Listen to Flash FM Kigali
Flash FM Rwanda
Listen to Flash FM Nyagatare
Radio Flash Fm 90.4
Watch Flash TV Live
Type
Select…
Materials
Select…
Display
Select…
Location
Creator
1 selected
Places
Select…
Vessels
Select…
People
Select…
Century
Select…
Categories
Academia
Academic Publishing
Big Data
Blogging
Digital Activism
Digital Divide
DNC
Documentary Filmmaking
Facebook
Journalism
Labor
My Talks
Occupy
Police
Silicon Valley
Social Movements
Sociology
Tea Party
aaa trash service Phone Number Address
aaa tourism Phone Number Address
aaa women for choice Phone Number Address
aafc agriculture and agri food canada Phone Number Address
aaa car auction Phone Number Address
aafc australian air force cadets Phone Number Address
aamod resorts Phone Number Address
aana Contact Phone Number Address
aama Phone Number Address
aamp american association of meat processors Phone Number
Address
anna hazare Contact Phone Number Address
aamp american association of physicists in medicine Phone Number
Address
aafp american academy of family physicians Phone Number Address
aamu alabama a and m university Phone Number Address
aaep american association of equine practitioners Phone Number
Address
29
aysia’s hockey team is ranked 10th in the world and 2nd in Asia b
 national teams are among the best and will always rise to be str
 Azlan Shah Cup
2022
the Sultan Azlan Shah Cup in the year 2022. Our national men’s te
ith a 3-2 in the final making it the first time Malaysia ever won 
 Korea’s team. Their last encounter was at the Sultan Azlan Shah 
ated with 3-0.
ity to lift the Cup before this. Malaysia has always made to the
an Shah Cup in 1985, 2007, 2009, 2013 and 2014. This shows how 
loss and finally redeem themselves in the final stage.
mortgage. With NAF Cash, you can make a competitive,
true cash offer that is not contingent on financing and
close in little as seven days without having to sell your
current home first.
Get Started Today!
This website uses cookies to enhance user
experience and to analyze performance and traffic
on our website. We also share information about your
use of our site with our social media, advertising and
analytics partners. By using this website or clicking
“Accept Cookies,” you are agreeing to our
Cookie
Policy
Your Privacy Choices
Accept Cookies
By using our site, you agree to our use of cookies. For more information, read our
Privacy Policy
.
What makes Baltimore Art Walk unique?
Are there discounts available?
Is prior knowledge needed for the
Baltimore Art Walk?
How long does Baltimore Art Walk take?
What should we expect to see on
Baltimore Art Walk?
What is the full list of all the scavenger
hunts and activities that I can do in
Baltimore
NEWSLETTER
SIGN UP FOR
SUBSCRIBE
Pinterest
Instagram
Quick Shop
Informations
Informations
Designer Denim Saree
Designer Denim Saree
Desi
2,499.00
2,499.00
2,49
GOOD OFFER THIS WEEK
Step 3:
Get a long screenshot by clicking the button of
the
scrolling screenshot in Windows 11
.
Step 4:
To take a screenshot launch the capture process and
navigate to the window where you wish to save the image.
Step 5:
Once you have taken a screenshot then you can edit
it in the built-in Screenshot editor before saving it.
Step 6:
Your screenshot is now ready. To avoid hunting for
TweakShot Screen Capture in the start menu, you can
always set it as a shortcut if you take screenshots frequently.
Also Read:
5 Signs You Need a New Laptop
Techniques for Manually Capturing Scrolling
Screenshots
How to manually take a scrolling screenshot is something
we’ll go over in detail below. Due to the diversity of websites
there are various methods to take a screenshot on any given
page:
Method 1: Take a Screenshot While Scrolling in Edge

Task to carry out:
Every line of the listing that holds "Accept" should be found and copied.

Task solution:
“Accept Cookies,” you are agreeing to our
Accept Cookies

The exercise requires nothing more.